Анжелика Демидова "Предназначение"

«Предназначение» – повесть о поиске своего места на Земле. У героини было всё, но не было себя. Она потеряла смысл жизни и не могла понять, для чего она живёт. Внезапное знакомство с пришельцем резко изменило жизнь героини. Удалось ли ей обрести себя и найти своё предназначение? Постмодернистское разностилистическое повествование в жанре бытовой фантастики даст ответ на заданный вопрос. В произведении используются цитаты из Библии.

date_range Год издания :

foundation Издательство :Автор

person Автор :

workspaces ISBN :

child_care Возрастное ограничение : 16

update Дата обновления : 17.08.2023


Лодка повернула влево, и вскоре Ида на берегу увидела большой бревенчатый дом, больше похожий на серый сталинский барак, окружённый плетёным забором. Впереди сидящий мужик пришвартовал моторку к небольшому деревянному пирсу, зацепил её канатом и ушёл по направлению к дому. У Иды мелькнула слабая надежда.

– Мужчина, отпустите меня, что вы хотите, я всё сделаю. Я домой хочу. Отпустите, прошу, – вцепилась в фуфайку усатого Ида. – Меня с работы уволят из-за прогулов.

– Деваха, ты чё, тебе хорошо будет. Тебе зачем работа? Тебя Бодровы это, как его, и накормят, и оденут, – мужик отдёрнул от себя руки Иды.

– Это преступление! Вы украли меня и хотите продать! Вас в тюрьму посадят!

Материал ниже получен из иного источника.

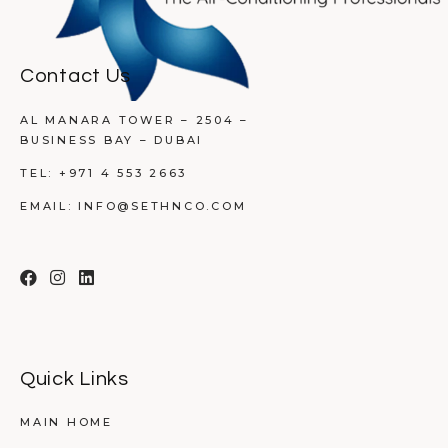
Contact Us
AL MANARA TOWER – 2504 –
BUSINESS BAY – DUBAI
TEL:
+971 4 553 2663
EMAIL:
INFO@SETHNCO.COM
Quick Links
MAIN HOME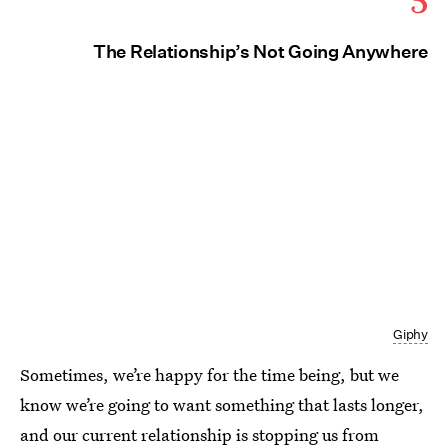
The Relationship’s Not Going Anywhere
Giphy
Sometimes, we’re happy for the time being, but we
know we’re going to want something that lasts longer,
and our current relationship is stopping us from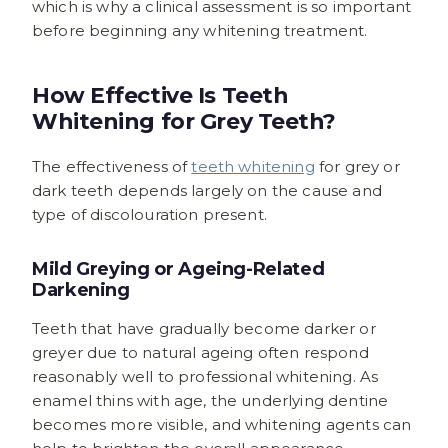
which is why a clinical assessment is so important
before beginning any whitening treatment.
How Effective Is Teeth
Whitening for Grey Teeth?
The effectiveness of
teeth whitening
for grey or
dark teeth depends largely on the cause and
type of discolouration present.
Mild Greying or Ageing-Related
Darkening
Teeth that have gradually become darker or
greyer due to natural ageing often respond
reasonably well to professional whitening. As
enamel thins with age, the underlying dentine
becomes more visible, and whitening agents can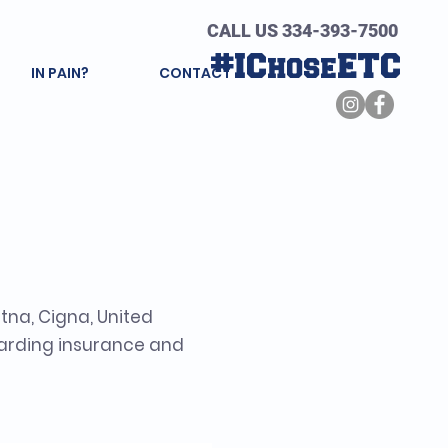
CALL US 334-393-7500
#IChoseETC
IN PAIN?
CONTACT
d Terms
tna, Cigna, United
garding insurance and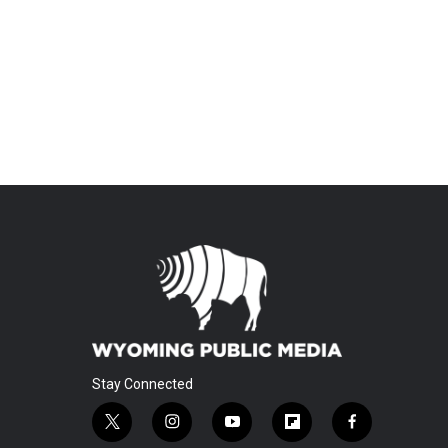
Stay Connected
t
i
y
f
f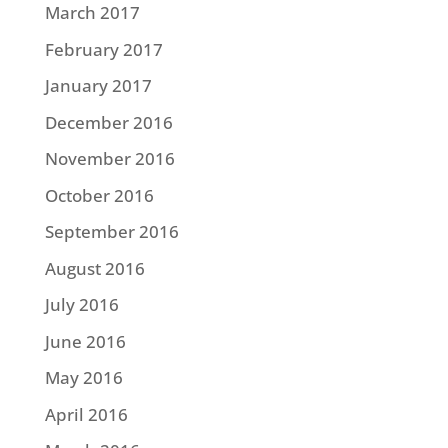
March 2017
February 2017
January 2017
December 2016
November 2016
October 2016
September 2016
August 2016
July 2016
June 2016
May 2016
April 2016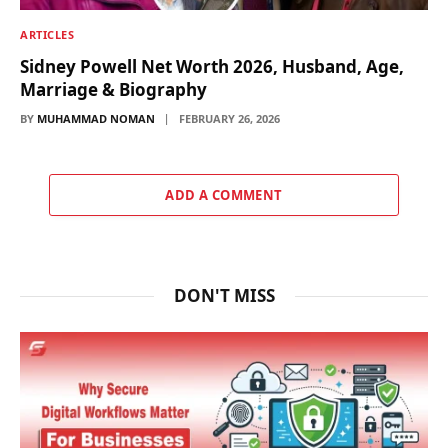
ARTICLES
Sidney Powell Net Worth 2026, Husband, Age,
Marriage & Biography
BY
MUHAMMAD NOMAN
FEBRUARY 26, 2026
ADD A COMMENT
DON'T MISS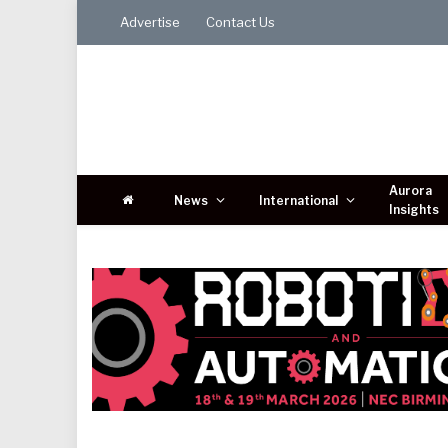
Advertise
Contact Us
Aurora
News
International
Insights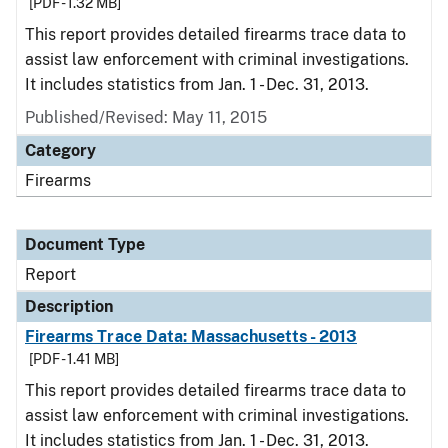
[PDF - 1.32 MB]
This report provides detailed firearms trace data to
assist law enforcement with criminal investigations.
It includes statistics from Jan. 1 - Dec. 31, 2013.
Published/Revised: May 11, 2015
Category
Firearms
Document Type
Report
Description
Firearms Trace Data: Massachusetts - 2013
[PDF - 1.41 MB]
This report provides detailed firearms trace data to
assist law enforcement with criminal investigations.
It includes statistics from Jan. 1 - Dec. 31, 2013.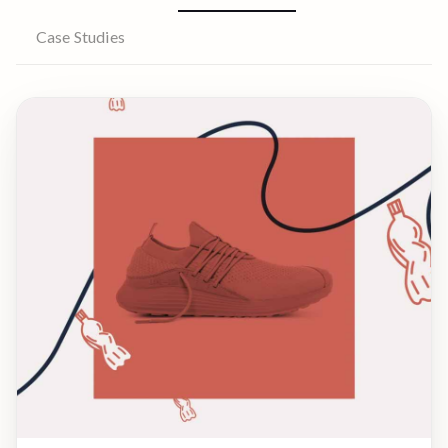
Case Studies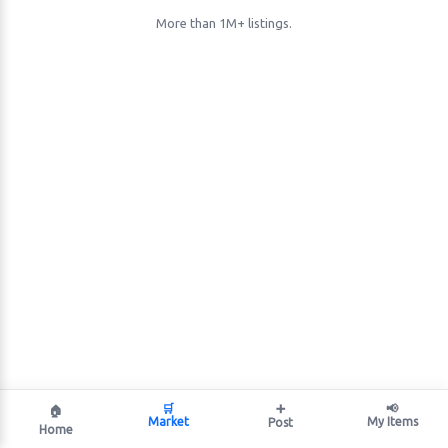
More than 1M+ listings.
🛒
➕
📢
🏠
Market
My Items
Post
Home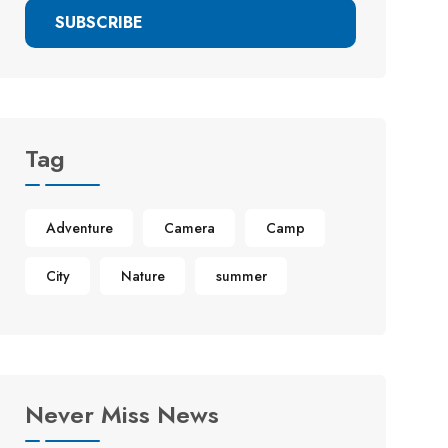
SUBSCRIBE
Tag
Adventure
Camera
Camp
City
Nature
summer
Never Miss News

– Не посадят. Тебя никто не найдёт. Не ты первая, не ты последняя. Вон, Лёха уже идёт.

– Пятьдесят пять! – крикнул с берега водитель моторки. – Веди девку!

– Мужчины! Миленькие! Будьте людьми! Я вам восемьдесят отдам! У меня на карточке с зарплаты остались! Вот, в сумке! Я не скажу про вас никому! – вцепилась опять Ида в усатого.

– Лёх, сюда, она, это, как его, брыкается!

Лёха подбежал, и не успела Ида опомниться, как уже оказалась выдернутой из лодки сильными ручищами и брошена на пирс.

– Ты, девка, не дури! Мы не зря с тобой валандались столько времени! – сказал, как отрезал, водитель моторки.

– Лёха, это, как его, у неё на карточке деньги есть. Можа заберём, потом снимем в городе.

– Можно.

Мужик этими же сильными ручищами высыпал содержимое Идиной сумочки на пирс, полистал визитницу, вытащил карту и сунул себе в карман, наклонился к Иде и зажал ей пальцами горло:

– Давай, девка, пароль. Не то задушу и выброшу в реку, – по-доброму сказал он. – Тебе не нужны деньги уже, а нам нужны. Нам детей кормить надо.

Ида ощущала на своей шее горячие толстые пальцы и чувствовала, что они сжимаются сильнее и сильнее. Ей стало уже трудно дышать. «Жизнь дороже», – мелькнула утешительная мысль.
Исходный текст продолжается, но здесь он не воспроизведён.